# Just can't seem to nail down strawberry bubblegum



## Apollo (27/2/17)

Hey Guys,

Some help here would be very much appreciated!

I am a total noob at DIY and need some pointers, especially regarding Strawberry flavoring and then secondly the bubblegum aspect of it.

I found a recipe somewhere which came highly recommended on some website but I don't taste shit.

It has been sitting for about three days to round out the Strawberry sweet but I can't pick up any of it.
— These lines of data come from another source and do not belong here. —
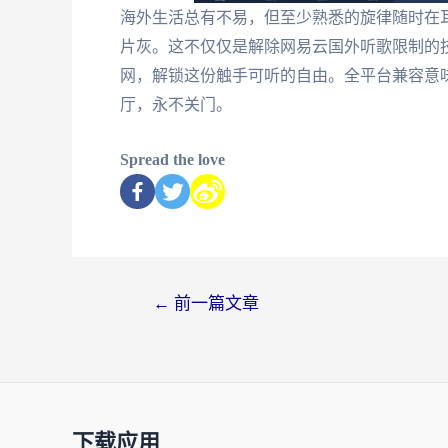
海外生活总有不易，但至少熟悉的旋律随时在
片灰。这不仅仅是解除网易云国外听歌限制的
网，解锁这份触手可听的自由。全平台兼容意味
厅，永不关门。
Spread the love
←
前一篇文章
下载应用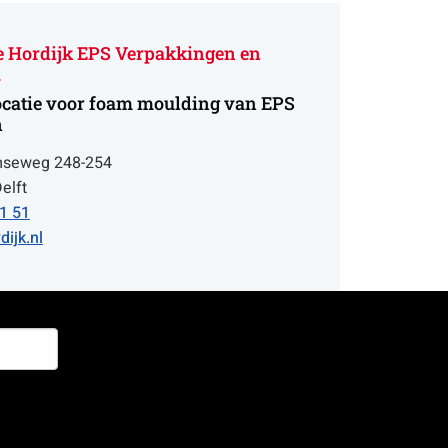
e Hordijk EPS Verpakkingen en
.
ocatie voor foam moulding van EPS
n
mseweg 248-254
elft
1 51
ijk.nl
ijk.nl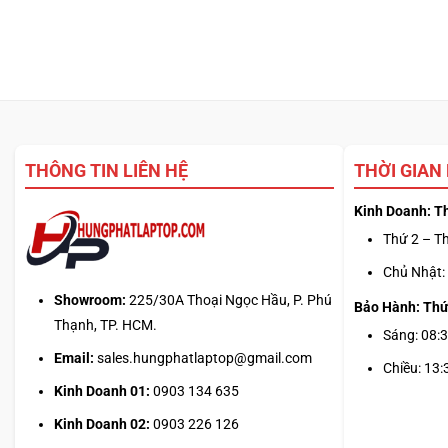
THÔNG TIN LIÊN HỆ
THỜI GIAN
Kinh Doanh: T
Thứ 2 – Th
Chủ Nhật: 
Showroom:
225/30A Thoại Ngọc Hầu, P. Phú
Bảo Hành: Thứ
Thạnh, TP. HCM.
Sáng: 08:3
Email:
sales.hungphatlaptop@gmail.com
Chiều: 13:
Kinh Doanh 01:
0903 134 635
Kinh Doanh 02:
0903 226 126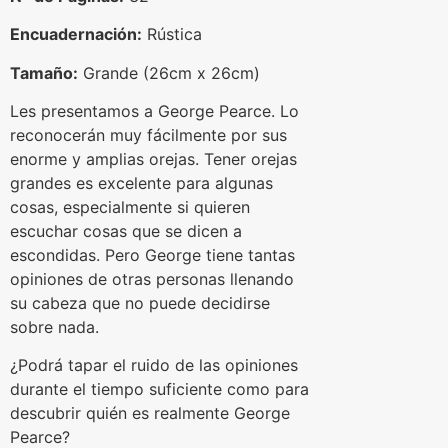
Encuadernación:
Rústica
Tamaño:
Grande (26cm x 26cm)
Les presentamos a George Pearce. Lo
reconocerán muy fácilmente por sus
enorme y amplias orejas. Tener orejas
grandes es excelente para algunas
cosas, especialmente si quieren
escuchar cosas que se dicen a
escondidas. Pero George tiene tantas
opiniones de otras personas llenando
su cabeza que no puede decidirse
sobre nada.
¿Podrá tapar el ruido de las opiniones
durante el tiempo suficiente como para
descubrir quién es realmente George
Pearce?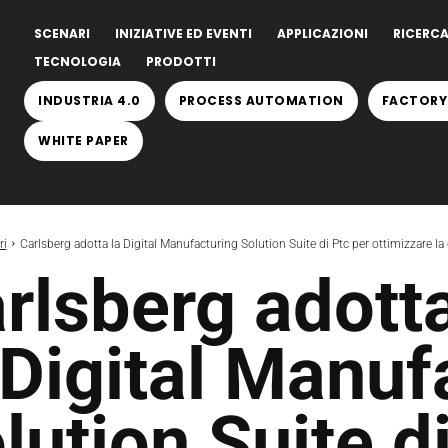
SCENARI
INIZIATIVE ED EVENTI
APPLICAZIONI
RICERCA
TECNOLOGIA
PRODOTTI
INDUSTRIA 4.0
PROCESS AUTOMATION
FACTORY
WHITE PAPER
ri
Carlsberg adotta la Digital Manufacturing Solution Suite di Ptc per ottimizzare l
rlsberg adott
 Digital Manuf
lution Suite d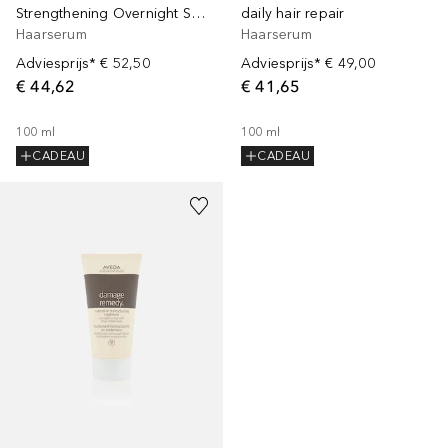
Strengthening Overnight Serum
daily hair repair
Haarserum
Haarserum
Adviesprijs*
€ 52,50
Adviesprijs*
€ 49,00
€ 44,62
€ 41,65
100
ml
100
ml
CADEAU
CADEAU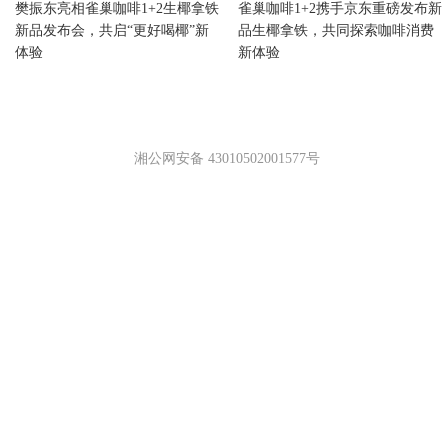
樊振东亮相雀巢咖啡1+2生椰拿铁
雀巢咖啡1+2携手京东重磅发布新
新品发布会，共启“更好喝椰”新
品生椰拿铁，共同探索咖啡消费
体验
新体验
湘公网安备 43010502001577号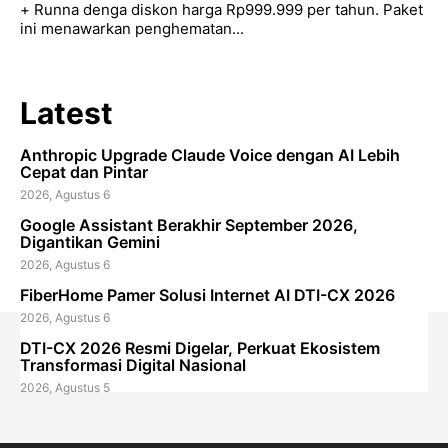
+ Runna denga diskon harga Rp999.999 per tahun. Paket
ini menawarkan penghematan...
Latest
Anthropic Upgrade Claude Voice dengan AI Lebih
Cepat dan Pintar
2026, Agustus 6
Google Assistant Berakhir September 2026,
Digantikan Gemini
2026, Agustus 6
FiberHome Pamer Solusi Internet AI DTI-CX 2026
2026, Agustus 6
DTI-CX 2026 Resmi Digelar, Perkuat Ekosistem
Transformasi Digital Nasional
2026, Agustus 5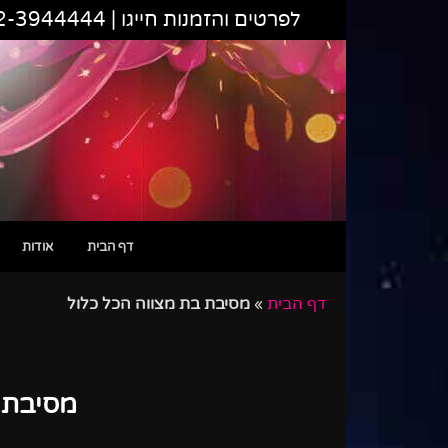
לפרטים והזמנות חייגו |
2-3944444
דף הבית
אודות
דף הבית
»
מסיבת בת מצווה הכל כלול
מסיבת 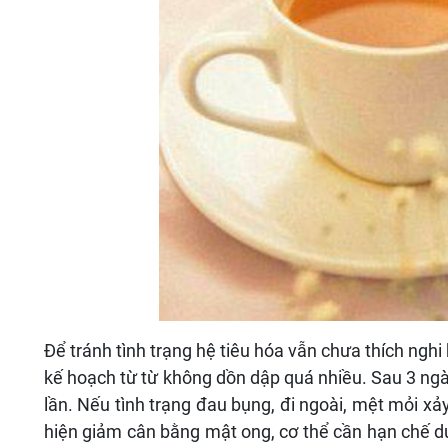
Để tránh tình trạng hệ tiêu hóa vẫn chưa thích nghi 
kế hoạch từ từ không dồn dập quá nhiều. Sau 3 ngà
lần. Nếu tình trạng đau bụng, đi ngoài, mệt mỏi xả
hiện giảm cân bằng mật ong, cơ thể cần hạn chế d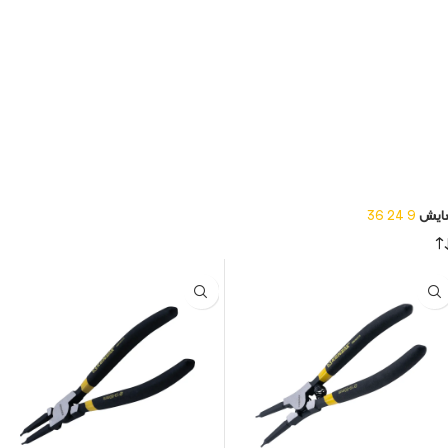
ایش
9
24
36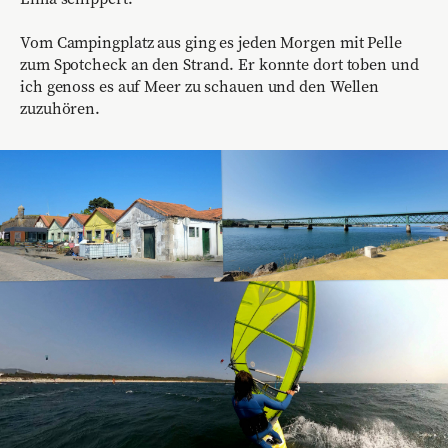
Vom Campingplatz aus ging es jeden Morgen mit Pelle
zum Spotcheck an den Strand. Er konnte dort toben und
ich genoss es auf Meer zu schauen und den Wellen
zuzuhören.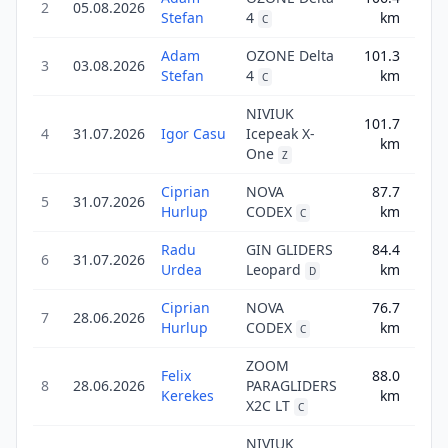
2
05.08.2026
149.
Stefan
4
km
C
Adam
OZONE Delta
101.3
3
03.08.2026
141.
Stefan
4
km
C
NIVIUK
101.7
4
31.07.2026
Igor Casu
Icepeak X-
142.
km
One
Z
Ciprian
NOVA
87.7
5
31.07.2026
122.
Hurlup
CODEX
km
C
Radu
GIN GLIDERS
84.4
6
31.07.2026
101.
Urdea
Leopard
km
D
Ciprian
NOVA
76.7
7
28.06.2026
107.
Hurlup
CODEX
km
C
ZOOM
Felix
88.0
8
28.06.2026
PARAGLIDERS
123.
Kerekes
km
X2C LT
C
NIVIUK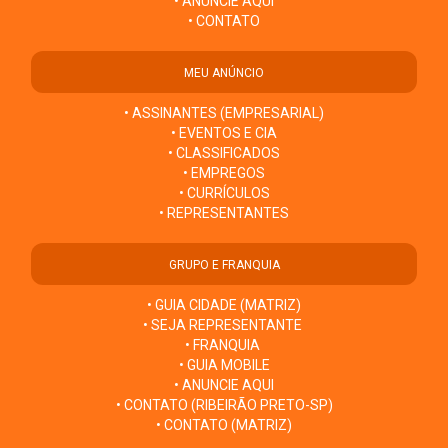
• ANUNCIE AQUI
• CONTATO
MEU ANÚNCIO
• ASSINANTES (EMPRESARIAL)
• EVENTOS E CIA
• CLASSIFICADOS
• EMPREGOS
• CURRÍCULOS
• REPRESENTANTES
GRUPO E FRANQUIA
• GUIA CIDADE (MATRIZ)
• SEJA REPRESENTANTE
• FRANQUIA
• GUIA MOBILE
• ANUNCIE AQUI
• CONTATO (RIBEIRÃO PRETO-SP)
• CONTATO (MATRIZ)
Is there something I'm missing to make the strawberry pop?

it's a 50/50 mix:

7% CAP Strawberry sweet
4% TFA Strawberry ripe
4% CAP Raspberry V2
2.5% TFA Sweetner
2.5% FW Bubblegum

Lemme know!

Thanks guys... and possibly girls


----------



## Andre (27/2/17)

What concentrate brand(s) are you talking about?


----------



## Apollo (27/2/17)

Andre said:


> What concentrate brand(s) are you talking about?



Hi @Andre 

I edited my post

Reactions: Thanks 1


----------



## Kalashnikov (27/2/17)

Recipe doesnt look to bad. maybe try a 70/30 mix. If that dont work try add some FA- Red touch strawberry. That has been my go to flavour to round up strawberry tastes.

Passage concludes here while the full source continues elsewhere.